The Jesuits and the team who have been working for 25 years in the community radio station of Huayacocotla, Veracruz, have also experienced it, giving voice to Nahuas and Otomíes.

Although the first presence of the Jesuits in Tarahumara dates back to the 17th century, it was during the 20th century that, erected as a mission, attached to the local diocese, parishes, boarding schools, cultural workshops, clinics, human rights centers, and the accompaniment in their ancestral rituals and ceremonies.

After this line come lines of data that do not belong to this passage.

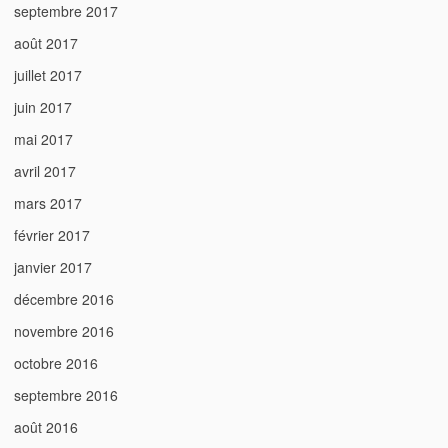
septembre 2017
août 2017
juillet 2017
juin 2017
mai 2017
avril 2017
mars 2017
février 2017
janvier 2017
décembre 2016
novembre 2016
octobre 2016
septembre 2016
août 2016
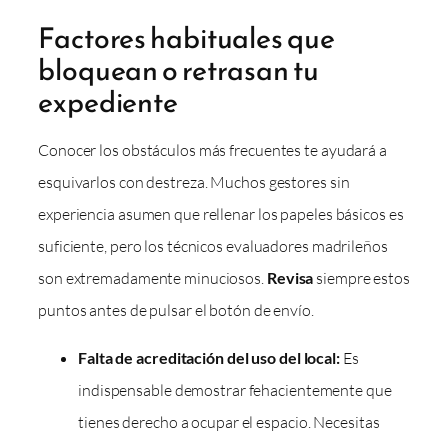
Factores habituales que
bloquean o retrasan tu
expediente
Conocer los obstáculos más frecuentes te ayudará a
esquivarlos con destreza. Muchos gestores sin
experiencia asumen que rellenar los papeles básicos es
suficiente, pero los técnicos evaluadores madrileños
son extremadamente minuciosos.
Revisa
siempre estos
puntos antes de pulsar el botón de envío.
Falta de acreditación del uso del local:
Es
indispensable demostrar fehacientemente que
tienes derecho a ocupar el espacio. Necesitas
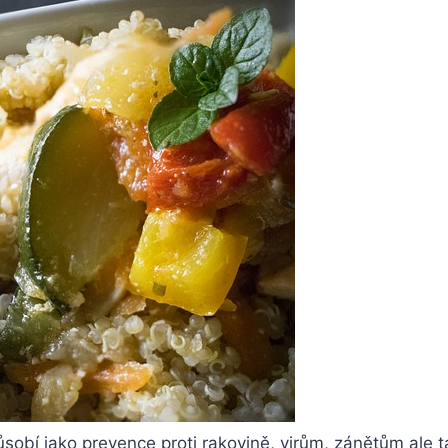
ůsobí jako prevence proti rakovině, virům, zánětům ale t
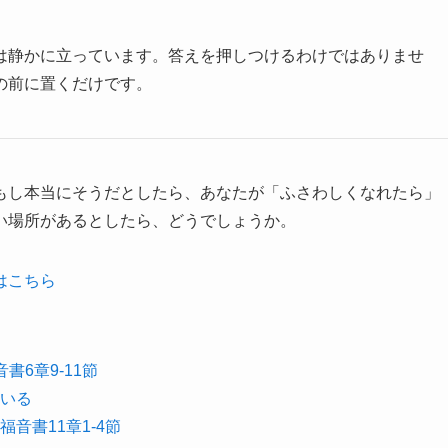
は静かに立っています。答えを押しつけるわけではありませ
の前に置くだけです。
もし本当にそうだとしたら、あなたが「ふさわしくなれたら」
い場所があるとしたら、どうでしょうか。
はこちら
6章9-11節
いる
音書11章1-4節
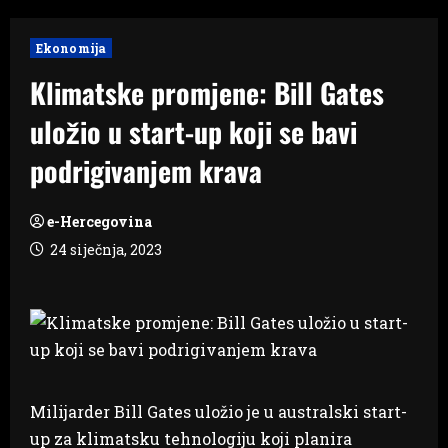
Ekonomija
Klimatske promjene: Bill Gates
uložio u start-up koji se bavi
podrigivanjem krava
e-Hercegovina
24 siječnja, 2023
Milijarder Bill Gates uložio je u australski start-
up za klimatsku tehnologiju koji planira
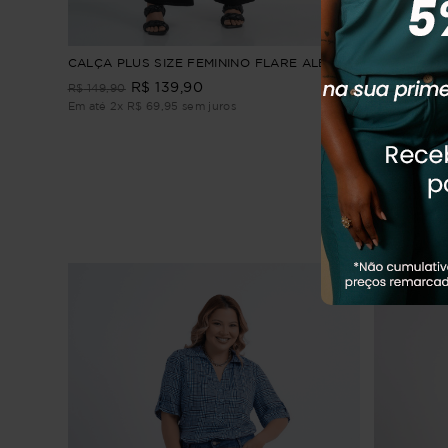
lástico
CALÇA PLUS SIZE FEMININO FLARE ALEGRA
Calça Plus 
R$
139
,
90
R
R$
149
,
90
R$
314
,
90
Em até
2
x
R$
69
,
95
sem juros
Em até
4
x
R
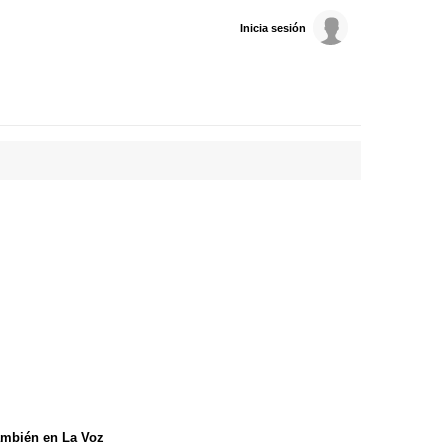
Inicia sesión
mbién en La Voz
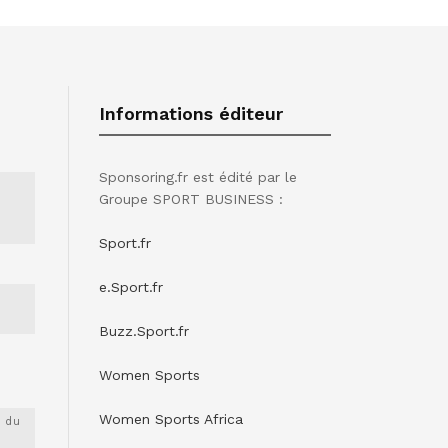
Informations éditeur
Sponsoring.fr est édité par le
Groupe SPORT BUSINESS :
Sport.fr
e.Sport.fr
Buzz.Sport.fr
Women Sports
Women Sports Africa
 du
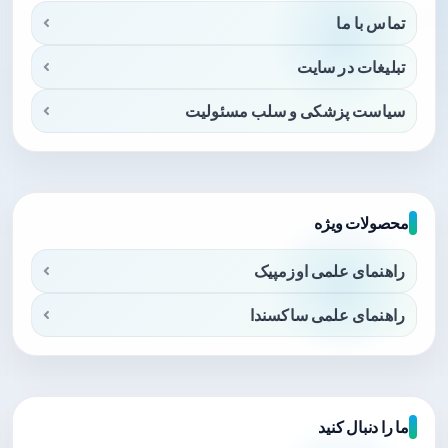
تماس با ما
تبلیغات در سایت
سیاست پزشکی و سلب مسئولیت
محصولات ویژه
راهنمای علمی اوزمپیک
راهنمای علمی ساکسندا
ما را دنبال کنید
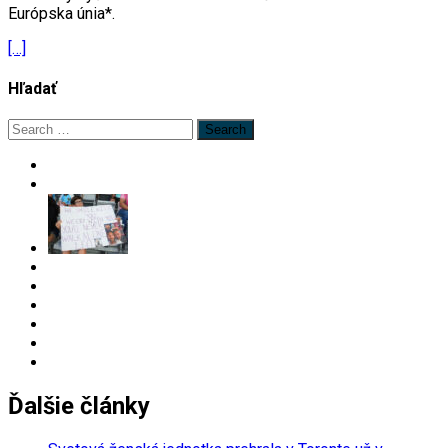
Európska únia*.
[…]
Hľadať
Search
for:
Ďalšie články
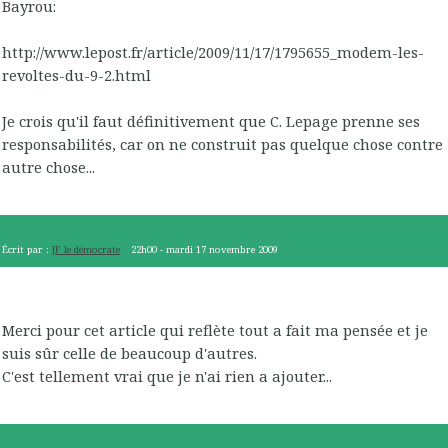
Bayrou:
http://www.lepost.fr/article/2009/11/17/1795655_modem-les-
revoltes-du-9-2.html
Je crois qu'il faut définitivement que C. Lepage prenne ses
responsabilités, car on ne construit pas quelque chose contre
autre chose...
Écrit par :
JF le démocrate
22h00
-
mardi 17
novembre 2009
Merci pour cet article qui reflète tout a fait ma pensée et je
suis sûr celle de beaucoup d'autres.
C'est tellement vrai que je n'ai rien a ajouter...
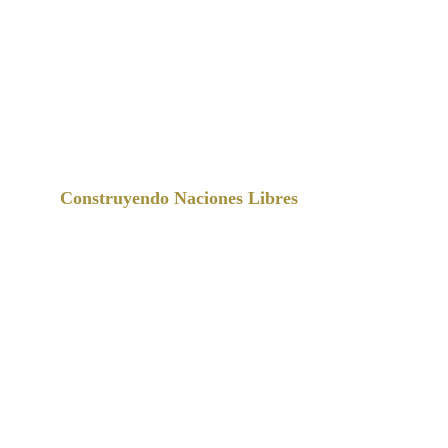
M I S Q U I L L A C I   
S T R A T E G I E S
Construyendo Naciones Libres
Gobierno & Naciones
Familia & Homeschooling
Iglesia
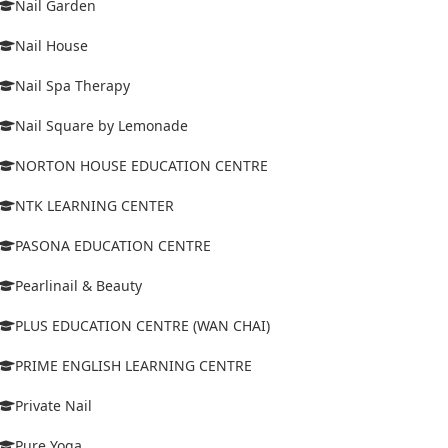
Nail Garden
Nail House
Nail Spa Therapy
Nail Square by Lemonade
NORTON HOUSE EDUCATION CENTRE
NTK LEARNING CENTER
PASONA EDUCATION CENTRE
Pearlinail & Beauty
PLUS EDUCATION CENTRE (WAN CHAI)
PRIME ENGLISH LEARNING CENTRE
Private Nail
Pure Yoga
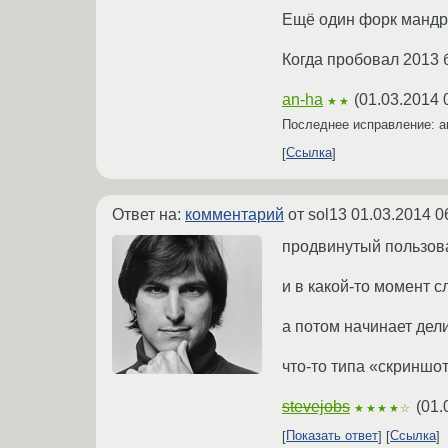
Ещё один форк мандри
Когда пробовал 2013 
an-ha
(
01.03.2014 
★★
Последнее исправление: a
Ссылка
Ответ на:
комментарий
от sol13
01.03.2014 0
продвинутый пользова
и в какой-то момент 
а потом начинает дел
что-то типа «скриншо
stevejobs
(
01.
★★★★☆
Показать ответ
Ссылка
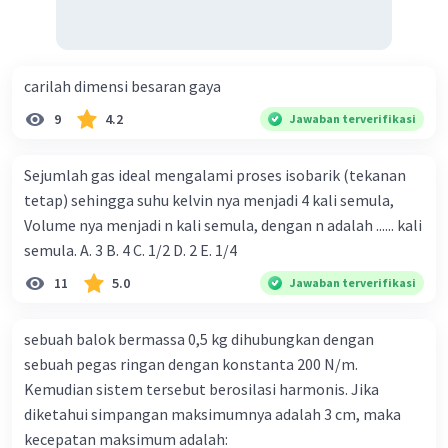
carilah dimensi besaran gaya
9
4.2
Jawaban terverifikasi
Sejumlah gas ideal mengalami proses isobarik (tekanan
tetap) sehingga suhu kelvin nya menjadi 4 kali semula,
Volume nya menjadi n kali semula, dengan n adalah ...... kali
semula. A. 3 B. 4 C. 1/2 D. 2 E. 1/4
11
5.0
Jawaban terverifikasi
sebuah balok bermassa 0,5 kg dihubungkan dengan
sebuah pegas ringan dengan konstanta 200 N/m.
Kemudian sistem tersebut berosilasi harmonis. Jika
diketahui simpangan maksimumnya adalah 3 cm, maka
kecepatan maksimum adalah:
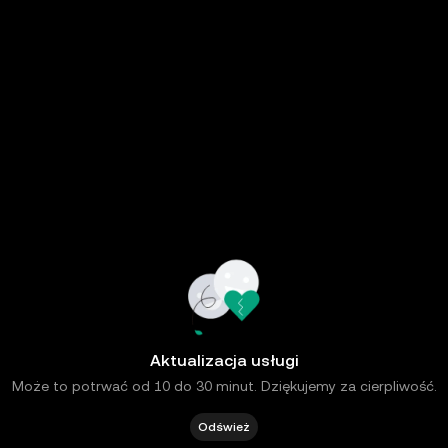
Aktualizacja usługi
Może to potrwać od 10 do 30 minut. Dziękujemy za cierpliwość.
Odśwież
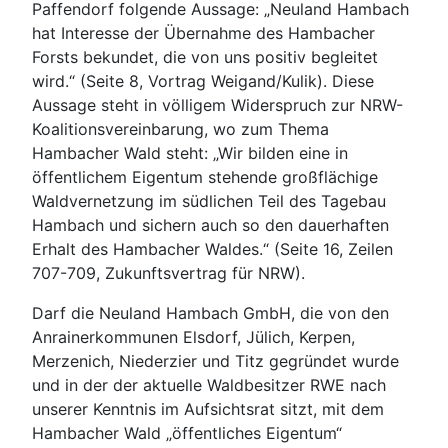
Paffendorf folgende Aussage: „Neuland Hambach
hat Interesse der Übernahme des Hambacher
Forsts bekundet, die von uns positiv begleitet
wird.“ (Seite 8, Vortrag Weigand/Kulik). Diese
Aussage steht in völligem Widerspruch zur NRW-
Koalitionsvereinbarung, wo zum Thema
Hambacher Wald steht: „Wir bilden eine in
öffentlichem Eigentum stehende großflächige
Waldvernetzung im südlichen Teil des Tagebau
Hambach und sichern auch so den dauerhaften
Erhalt des Hambacher Waldes.“ (Seite 16, Zeilen
707-709, Zukunftsvertrag für NRW).
Darf die Neuland Hambach GmbH, die von den
Anrainerkommunen Elsdorf, Jülich, Kerpen,
Merzenich, Niederzier und Titz gegründet wurde
und in der der aktuelle Waldbesitzer RWE nach
unserer Kenntnis im Aufsichtsrat sitzt, mit dem
Hambacher Wald „öffentliches Eigentum“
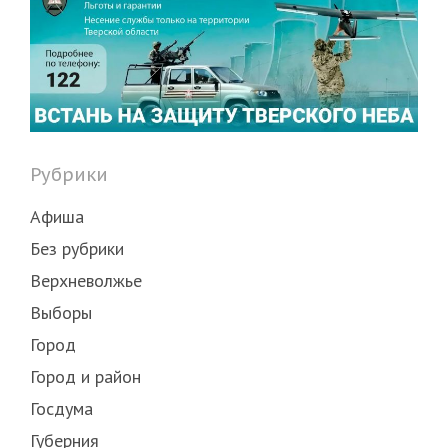
Рубрики
Афиша
Без рубрики
Верхневолжье
Выборы
Город
Город и район
Госдума
Губерния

Many memorable Jesuits have passed through these lands: Luis Verplanken, whose anthropological photographic record and the social works he founded are a great reference for culture in the Creel region; Ricardo Robles Oyarzun, “El Ronco”, “his texts about the Rarámuris are essential references for all anthropology scholars and those who want to know this ethnic group better”, wrote Miguel Concha in La Jornada on the occasion of his death; Pedro Juan de Velasco Rivero, whose historical-anthropological study “Dance or Die”, constitutes a prodigious record of religion and the resistance to the domination of the “light-footed” people; Jesús Martínez Aguirre and José Llaguno Farías, both bishops of the Diocese of Tarahumara and members of the Ignatian order, and Javier “el Pato” Ávila, defender of the human rights of the indigenous people and who today calls for the return of the disappeared bodies of their murdered brothers.

He is the one who for more than a decade has been denouncing the control exercised throughout the mountains by organized crime, drug traffickers, to put it plainly, but also by groups that dispute indigenous territories and their forest resources, in the face of passivity, if not complicity, of all levels of government.

“It takes a lot of courage and a lot of love for others to work for life with those who lack the essentials every day and who must fight tooth and nail to obtain it. Not everyone can tolerate the pain of seeing their pain, the sadness of hearing the stories they tell, or seeing their living conditions, which seem so difficult to overcome and in which, frequently, so little will is seen from the rest of the people. society to help them. Many do not tolerate it and turn their eyes away, close their ears, go elsewhere, ”wrote the novelist Martín Solares on his Facebook account.

And a student as he was of Father Joaquín Mora at the Tampico Cultural Institute, he offers us this beautiful testimony: “I don’t think anyone on this planet can say that he sought any luxury (…) Without a doubt he has been the most silent of all the Jesuits. that I have had the fortune to meet. There was one way to make him smile right away, and that was to ask him about the Tarahumara mountains, one of the first places the Jesuits sent him to help the community. As much as he loved Tamaulipas, he always dreamed of going back there.”

The provincial of the Jesuits in Mexico, Gerardo Moro Madrid, updates in one sentence that mystery involved in Father Ignacio’s request “Put me with your son”: “We cannot forget the thousands of sisters and brothers who are suffering from this (the unstoppable violence in Mexico), the thousands of families who are suffering what is up to us today, as a religious order, also to suffer”.

The Jesuits Javier Campos Morales and Joaquín César Mora Salazar were faithful to that option until death, they have died for their radical adherence to an ideal and a mystery that transcends them and transcends us; Will the murderers find transcendence and redemption? And will we and the generations to come achieve a Mexico of justice and peace? Hugs until eternity, dear brothers.